Since the illness is so deadly, and since it has no cure, it is best to take whatever measures possible to prevent its occurrence or at least delay it. Your diet can have an impact on the likelihood of Alzheimer’s occurring as well.
Here are some foods and substances that are believed to fight against Alzheimer’s:
The research going into Alzheimer’s is plentiful, a very positive thing, and studies have learned that leafy vegetables seem to reduce the chances of it occurring. This may be because greens are rich in minerals and vitamins. Spinach is a great source of many vitamins and a whole host of other nutrients.
Coffee is now, with growing conviction, believed to be a therapeutic in the fight against Alzheimer’s. The belief is that coffee consumption over a period of years can reduce the chances of developing Alzheimer’s and that the elderly in particular benefit from drinking coffee. While this may now be true, don’t overdo it! Coffee in large doses can cause problems, so make sure you moderate your consumption, or the consumption of whomever this article is intended to benefit.

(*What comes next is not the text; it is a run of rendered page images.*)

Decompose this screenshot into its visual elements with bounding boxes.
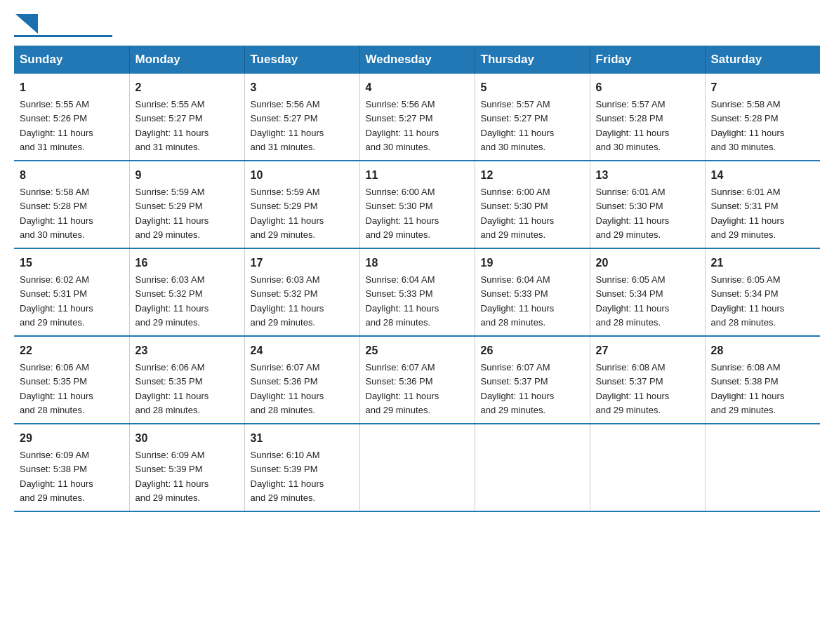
day-number: 25	[366, 342, 469, 359]
day-info: Sunrise: 6:01 AMSunset: 5:30 PMDaylight:…	[596, 187, 670, 240]
day-info: Sunrise: 5:59 AMSunset: 5:29 PMDaylight:…	[251, 187, 324, 240]
day-info: Sunrise: 6:07 AMSunset: 5:36 PMDaylight:…	[251, 362, 324, 415]
calendar-table: SundayMondayTuesdayWednesdayThursdayFrid…	[14, 46, 820, 512]
calendar-cell: 16Sunrise: 6:03 AMSunset: 5:32 PMDayligh…	[129, 248, 244, 336]
calendar-cell: 26Sunrise: 6:07 AMSunset: 5:37 PMDayligh…	[475, 336, 590, 424]
header-wednesday: Wednesday	[359, 46, 475, 74]
calendar-cell: 20Sunrise: 6:05 AMSunset: 5:34 PMDayligh…	[590, 248, 705, 336]
calendar-cell: 6Sunrise: 5:57 AMSunset: 5:28 PMDaylight…	[590, 74, 705, 161]
day-number: 13	[596, 167, 699, 184]
calendar-cell: 30Sunrise: 6:09 AMSunset: 5:39 PMDayligh…	[129, 424, 244, 511]
day-number: 10	[251, 167, 354, 184]
day-number: 20	[596, 255, 699, 271]
calendar-cell: 29Sunrise: 6:09 AMSunset: 5:38 PMDayligh…	[14, 424, 129, 511]
calendar-cell: 17Sunrise: 6:03 AMSunset: 5:32 PMDayligh…	[244, 248, 359, 336]
day-info: Sunrise: 6:04 AMSunset: 5:33 PMDaylight:…	[366, 274, 439, 328]
day-number: 28	[711, 342, 815, 359]
calendar-week-row: 1Sunrise: 5:55 AMSunset: 5:26 PMDaylight…	[14, 74, 820, 161]
day-number: 23	[135, 342, 239, 359]
header-saturday: Saturday	[705, 46, 820, 74]
day-info: Sunrise: 6:04 AMSunset: 5:33 PMDaylight:…	[481, 274, 555, 328]
day-info: Sunrise: 6:05 AMSunset: 5:34 PMDaylight:…	[711, 274, 785, 328]
calendar-cell: 19Sunrise: 6:04 AMSunset: 5:33 PMDayligh…	[475, 248, 590, 336]
calendar-cell: 31Sunrise: 6:10 AMSunset: 5:39 PMDayligh…	[244, 424, 359, 511]
svg-marker-0	[15, 14, 38, 34]
day-number: 31	[251, 430, 354, 447]
calendar-cell: 12Sunrise: 6:00 AMSunset: 5:30 PMDayligh…	[475, 161, 590, 248]
day-info: Sunrise: 6:09 AMSunset: 5:38 PMDaylight:…	[20, 450, 93, 503]
calendar-week-row: 22Sunrise: 6:06 AMSunset: 5:35 PMDayligh…	[14, 336, 820, 424]
day-info: Sunrise: 6:09 AMSunset: 5:39 PMDaylight:…	[135, 450, 209, 503]
day-number: 1	[20, 79, 124, 96]
day-info: Sunrise: 6:06 AMSunset: 5:35 PMDaylight:…	[135, 362, 209, 415]
calendar-cell	[705, 424, 820, 511]
calendar-cell: 8Sunrise: 5:58 AMSunset: 5:28 PMDaylight…	[14, 161, 129, 248]
day-info: Sunrise: 6:02 AMSunset: 5:31 PMDaylight:…	[20, 274, 93, 328]
calendar-cell: 13Sunrise: 6:01 AMSunset: 5:30 PMDayligh…	[590, 161, 705, 248]
calendar-cell: 11Sunrise: 6:00 AMSunset: 5:30 PMDayligh…	[359, 161, 475, 248]
day-info: Sunrise: 5:55 AMSunset: 5:26 PMDaylight:…	[20, 99, 93, 152]
day-info: Sunrise: 6:00 AMSunset: 5:30 PMDaylight:…	[481, 187, 555, 240]
day-info: Sunrise: 5:58 AMSunset: 5:28 PMDaylight:…	[711, 99, 785, 152]
day-number: 30	[135, 430, 239, 447]
header-tuesday: Tuesday	[244, 46, 359, 74]
calendar-cell: 21Sunrise: 6:05 AMSunset: 5:34 PMDayligh…	[705, 248, 820, 336]
day-number: 29	[20, 430, 124, 447]
calendar-cell	[475, 424, 590, 511]
day-number: 14	[711, 167, 815, 184]
day-number: 11	[366, 167, 469, 184]
calendar-cell: 9Sunrise: 5:59 AMSunset: 5:29 PMDaylight…	[129, 161, 244, 248]
day-info: Sunrise: 6:00 AMSunset: 5:30 PMDaylight:…	[366, 187, 439, 240]
day-info: Sunrise: 5:56 AMSunset: 5:27 PMDaylight:…	[366, 99, 439, 152]
calendar-cell: 24Sunrise: 6:07 AMSunset: 5:36 PMDayligh…	[244, 336, 359, 424]
day-number: 4	[366, 79, 469, 96]
day-number: 18	[366, 255, 469, 271]
day-info: Sunrise: 6:05 AMSunset: 5:34 PMDaylight:…	[596, 274, 670, 328]
calendar-week-row: 15Sunrise: 6:02 AMSunset: 5:31 PMDayligh…	[14, 248, 820, 336]
calendar-week-row: 29Sunrise: 6:09 AMSunset: 5:38 PMDayligh…	[14, 424, 820, 511]
page-header	[14, 14, 820, 37]
logo-line	[14, 35, 112, 37]
day-number: 15	[20, 255, 124, 271]
day-info: Sunrise: 5:58 AMSunset: 5:28 PMDaylight:…	[20, 187, 93, 240]
day-number: 6	[596, 79, 699, 96]
day-number: 3	[251, 79, 354, 96]
calendar-cell: 2Sunrise: 5:55 AMSunset: 5:27 PMDaylight…	[129, 74, 244, 161]
calendar-cell: 22Sunrise: 6:06 AMSunset: 5:35 PMDayligh…	[14, 336, 129, 424]
day-info: Sunrise: 5:57 AMSunset: 5:27 PMDaylight:…	[481, 99, 555, 152]
logo-icon	[15, 14, 38, 34]
day-number: 21	[711, 255, 815, 271]
header-thursday: Thursday	[475, 46, 590, 74]
calendar-cell: 3Sunrise: 5:56 AMSunset: 5:27 PMDaylight…	[244, 74, 359, 161]
day-info: Sunrise: 6:07 AMSunset: 5:36 PMDaylight:…	[366, 362, 439, 415]
calendar-cell: 14Sunrise: 6:01 AMSunset: 5:31 PMDayligh…	[705, 161, 820, 248]
header-sunday: Sunday	[14, 46, 129, 74]
calendar-cell: 15Sunrise: 6:02 AMSunset: 5:31 PMDayligh…	[14, 248, 129, 336]
calendar-cell: 10Sunrise: 5:59 AMSunset: 5:29 PMDayligh…	[244, 161, 359, 248]
day-number: 12	[481, 167, 584, 184]
calendar-week-row: 8Sunrise: 5:58 AMSunset: 5:28 PMDaylight…	[14, 161, 820, 248]
day-info: Sunrise: 6:06 AMSunset: 5:35 PMDaylight:…	[20, 362, 93, 415]
day-info: Sunrise: 5:57 AMSunset: 5:28 PMDaylight:…	[596, 99, 670, 152]
calendar-cell: 4Sunrise: 5:56 AMSunset: 5:27 PMDaylight…	[359, 74, 475, 161]
calendar-cell: 1Sunrise: 5:55 AMSunset: 5:26 PMDaylight…	[14, 74, 129, 161]
day-number: 24	[251, 342, 354, 359]
calendar-cell: 5Sunrise: 5:57 AMSunset: 5:27 PMDaylight…	[475, 74, 590, 161]
day-info: Sunrise: 6:08 AMSunset: 5:37 PMDaylight:…	[596, 362, 670, 415]
calendar-cell: 18Sunrise: 6:04 AMSunset: 5:33 PMDayligh…	[359, 248, 475, 336]
day-number: 16	[135, 255, 239, 271]
day-info: Sunrise: 6:03 AMSunset: 5:32 PMDaylight:…	[135, 274, 209, 328]
day-info: Sunrise: 6:01 AMSunset: 5:31 PMDaylight:…	[711, 187, 785, 240]
day-number: 27	[596, 342, 699, 359]
calendar-cell: 28Sunrise: 6:08 AMSunset: 5:38 PMDayligh…	[705, 336, 820, 424]
day-info: Sunrise: 5:55 AMSunset: 5:27 PMDaylight:…	[135, 99, 209, 152]
calendar-cell	[590, 424, 705, 511]
header-monday: Monday	[129, 46, 244, 74]
calendar-cell	[359, 424, 475, 511]
day-number: 2	[135, 79, 239, 96]
day-info: Sunrise: 6:10 AMSunset: 5:39 PMDaylight:…	[251, 450, 324, 503]
header-friday: Friday	[590, 46, 705, 74]
day-info: Sunrise: 5:59 AMSunset: 5:29 PMDaylight:…	[135, 187, 209, 240]
day-number: 5	[481, 79, 584, 96]
calendar-cell: 27Sunrise: 6:08 AMSunset: 5:37 PMDayligh…	[590, 336, 705, 424]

It is believed that the antioxidants present in extra virgin olive oil boosts the brain’s learning and memory. This is particularly effective for those whose brain function is in decline. A study published in the Journal of Alzheimer’s Disease presented this interesting piece of information. Olive oil is also very beneficial to other parts of the body, especially the heart. All the more reason to use it!
You would have heard a lot about the wonder substance called omega-3 fatty acids. This has become all the rage in the diet world, because of the sheer number and potency of the benefits it has to offer. Omega-3s are necessary for healthy brain development so it is thought to fight against the progression of Alzheimer’s. Sources of Omega-3 fatty acids are Flaxseeds, olive oil and nuts.
Being incurable, every measure needs to be taken to delay or prevent Alzheimer's. Keep this diet regulation in mind!